_TASK TO CARRY OUT_. Go line by line through the entries below and copy those containing the string "Timisoara".
--- RECORD EXCERPTS ---
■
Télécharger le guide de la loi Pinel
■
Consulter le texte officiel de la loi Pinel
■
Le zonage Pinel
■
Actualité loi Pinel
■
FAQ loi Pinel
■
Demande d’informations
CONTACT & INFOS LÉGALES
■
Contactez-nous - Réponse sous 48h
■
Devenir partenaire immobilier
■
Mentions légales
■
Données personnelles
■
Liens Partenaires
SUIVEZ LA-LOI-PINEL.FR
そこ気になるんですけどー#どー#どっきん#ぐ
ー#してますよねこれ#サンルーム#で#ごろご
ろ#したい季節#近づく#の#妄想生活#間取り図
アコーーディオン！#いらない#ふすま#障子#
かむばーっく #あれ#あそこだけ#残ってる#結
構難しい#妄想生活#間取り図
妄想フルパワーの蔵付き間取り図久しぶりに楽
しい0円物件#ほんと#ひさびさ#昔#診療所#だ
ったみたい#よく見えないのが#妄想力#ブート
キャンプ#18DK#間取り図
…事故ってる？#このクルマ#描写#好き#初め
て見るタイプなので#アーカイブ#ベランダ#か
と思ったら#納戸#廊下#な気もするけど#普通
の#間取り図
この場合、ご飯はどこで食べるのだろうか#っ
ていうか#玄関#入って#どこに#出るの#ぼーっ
---
--- RECORD EXCERPTS ---
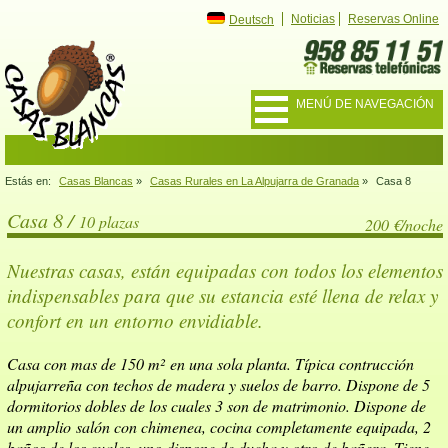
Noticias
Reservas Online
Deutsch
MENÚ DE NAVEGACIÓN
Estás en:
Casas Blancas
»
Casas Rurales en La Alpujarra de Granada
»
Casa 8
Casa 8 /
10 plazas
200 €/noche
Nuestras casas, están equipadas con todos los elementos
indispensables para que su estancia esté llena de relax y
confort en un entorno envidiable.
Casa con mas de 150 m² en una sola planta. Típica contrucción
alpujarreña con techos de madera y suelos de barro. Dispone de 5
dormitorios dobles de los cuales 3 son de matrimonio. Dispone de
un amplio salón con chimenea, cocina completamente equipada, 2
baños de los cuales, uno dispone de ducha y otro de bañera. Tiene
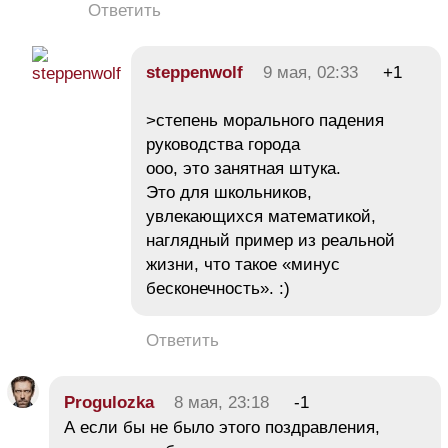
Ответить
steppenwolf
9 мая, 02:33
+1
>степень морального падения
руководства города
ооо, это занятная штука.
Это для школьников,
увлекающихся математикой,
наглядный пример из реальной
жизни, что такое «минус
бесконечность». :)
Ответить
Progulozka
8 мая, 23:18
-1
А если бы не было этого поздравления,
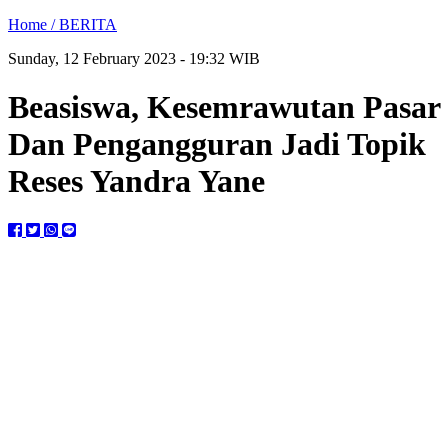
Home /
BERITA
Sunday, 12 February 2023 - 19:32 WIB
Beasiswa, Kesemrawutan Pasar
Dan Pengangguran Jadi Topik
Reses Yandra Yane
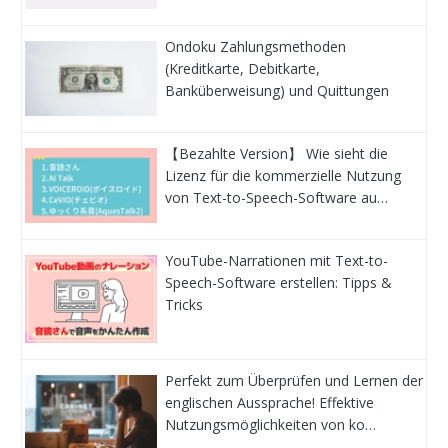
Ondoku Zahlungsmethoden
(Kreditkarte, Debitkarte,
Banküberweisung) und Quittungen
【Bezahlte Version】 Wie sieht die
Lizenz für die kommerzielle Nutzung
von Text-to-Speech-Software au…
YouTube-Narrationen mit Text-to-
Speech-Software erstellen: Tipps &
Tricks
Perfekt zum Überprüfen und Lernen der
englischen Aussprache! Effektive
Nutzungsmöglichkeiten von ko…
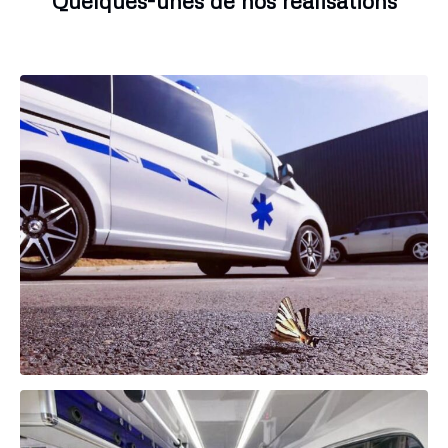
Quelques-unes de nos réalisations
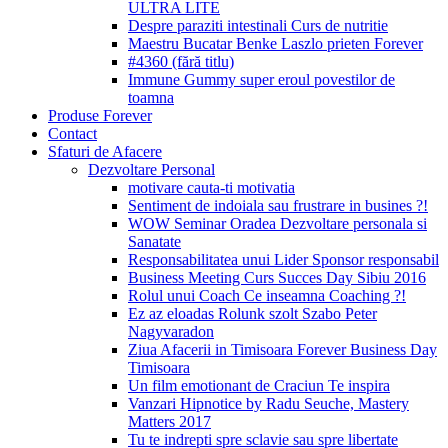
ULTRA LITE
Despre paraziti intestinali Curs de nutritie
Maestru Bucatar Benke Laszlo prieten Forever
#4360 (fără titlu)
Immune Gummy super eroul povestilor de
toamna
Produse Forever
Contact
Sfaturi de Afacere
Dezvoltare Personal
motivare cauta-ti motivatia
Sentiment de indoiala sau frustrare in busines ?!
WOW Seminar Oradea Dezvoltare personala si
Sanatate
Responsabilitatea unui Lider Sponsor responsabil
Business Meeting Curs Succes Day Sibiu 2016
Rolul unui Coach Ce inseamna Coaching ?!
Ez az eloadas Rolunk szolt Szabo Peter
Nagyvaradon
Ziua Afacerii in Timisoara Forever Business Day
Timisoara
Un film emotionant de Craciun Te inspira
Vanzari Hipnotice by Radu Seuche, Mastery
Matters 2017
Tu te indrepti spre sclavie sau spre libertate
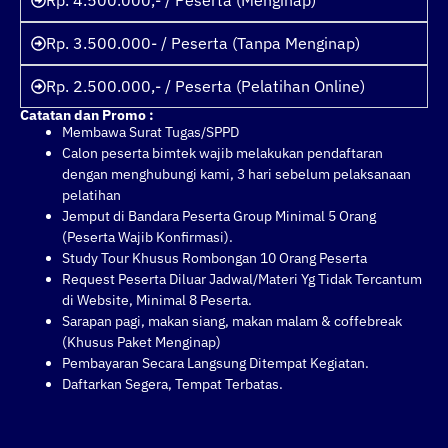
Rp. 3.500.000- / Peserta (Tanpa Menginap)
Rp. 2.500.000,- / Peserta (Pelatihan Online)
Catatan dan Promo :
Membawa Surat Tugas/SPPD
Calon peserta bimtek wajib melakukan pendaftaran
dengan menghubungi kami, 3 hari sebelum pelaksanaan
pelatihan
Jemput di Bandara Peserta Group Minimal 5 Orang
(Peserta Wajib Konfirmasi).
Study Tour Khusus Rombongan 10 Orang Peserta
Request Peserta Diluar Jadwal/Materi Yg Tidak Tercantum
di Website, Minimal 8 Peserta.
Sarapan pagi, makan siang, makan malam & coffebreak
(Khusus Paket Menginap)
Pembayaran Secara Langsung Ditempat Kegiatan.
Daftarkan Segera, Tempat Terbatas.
---
--- RECORD EXCERPTS ---
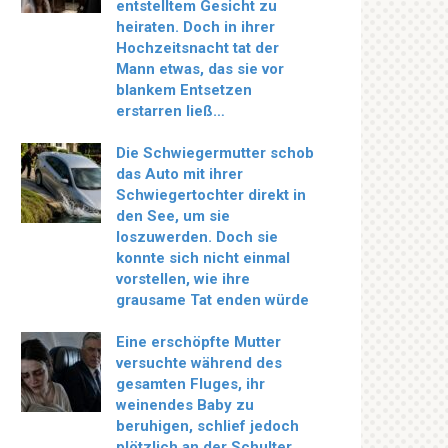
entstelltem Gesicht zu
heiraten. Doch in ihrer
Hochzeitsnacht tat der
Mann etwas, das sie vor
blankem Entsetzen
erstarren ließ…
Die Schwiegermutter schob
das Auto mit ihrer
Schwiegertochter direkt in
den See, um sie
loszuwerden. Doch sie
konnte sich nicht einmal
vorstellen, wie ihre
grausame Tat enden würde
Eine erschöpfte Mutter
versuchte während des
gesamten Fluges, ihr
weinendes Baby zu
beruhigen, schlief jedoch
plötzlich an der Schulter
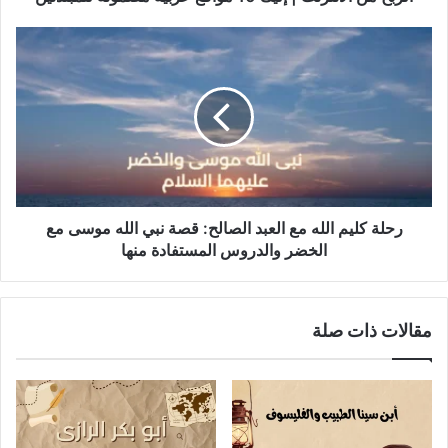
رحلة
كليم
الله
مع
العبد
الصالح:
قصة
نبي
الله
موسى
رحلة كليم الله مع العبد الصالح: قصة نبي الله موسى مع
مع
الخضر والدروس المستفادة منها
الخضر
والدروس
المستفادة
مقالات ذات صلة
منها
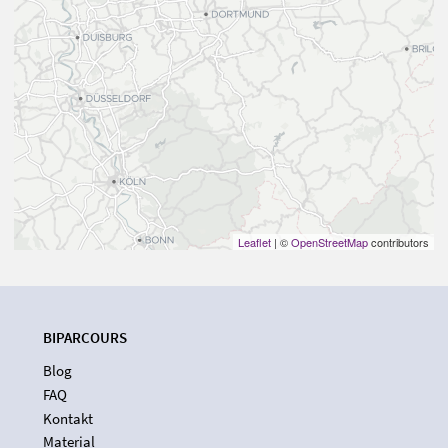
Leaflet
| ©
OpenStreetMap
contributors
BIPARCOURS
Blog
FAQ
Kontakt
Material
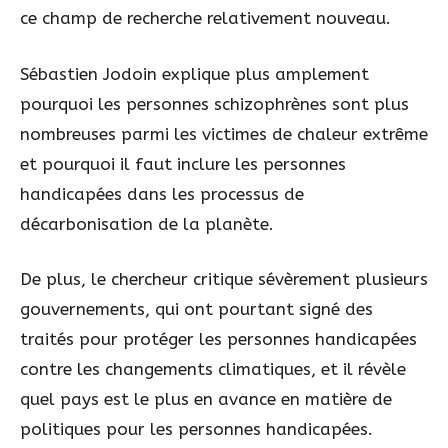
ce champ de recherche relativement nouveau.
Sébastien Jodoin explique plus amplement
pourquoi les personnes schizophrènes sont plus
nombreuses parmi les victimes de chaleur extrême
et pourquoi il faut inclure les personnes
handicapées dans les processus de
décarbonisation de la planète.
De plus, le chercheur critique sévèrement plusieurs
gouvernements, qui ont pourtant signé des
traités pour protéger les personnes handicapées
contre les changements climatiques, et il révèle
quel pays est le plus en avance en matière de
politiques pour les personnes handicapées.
---
_ANSWER BOX_.
Ziua Afacerii in Timisoara Forever Business Day
Timisoara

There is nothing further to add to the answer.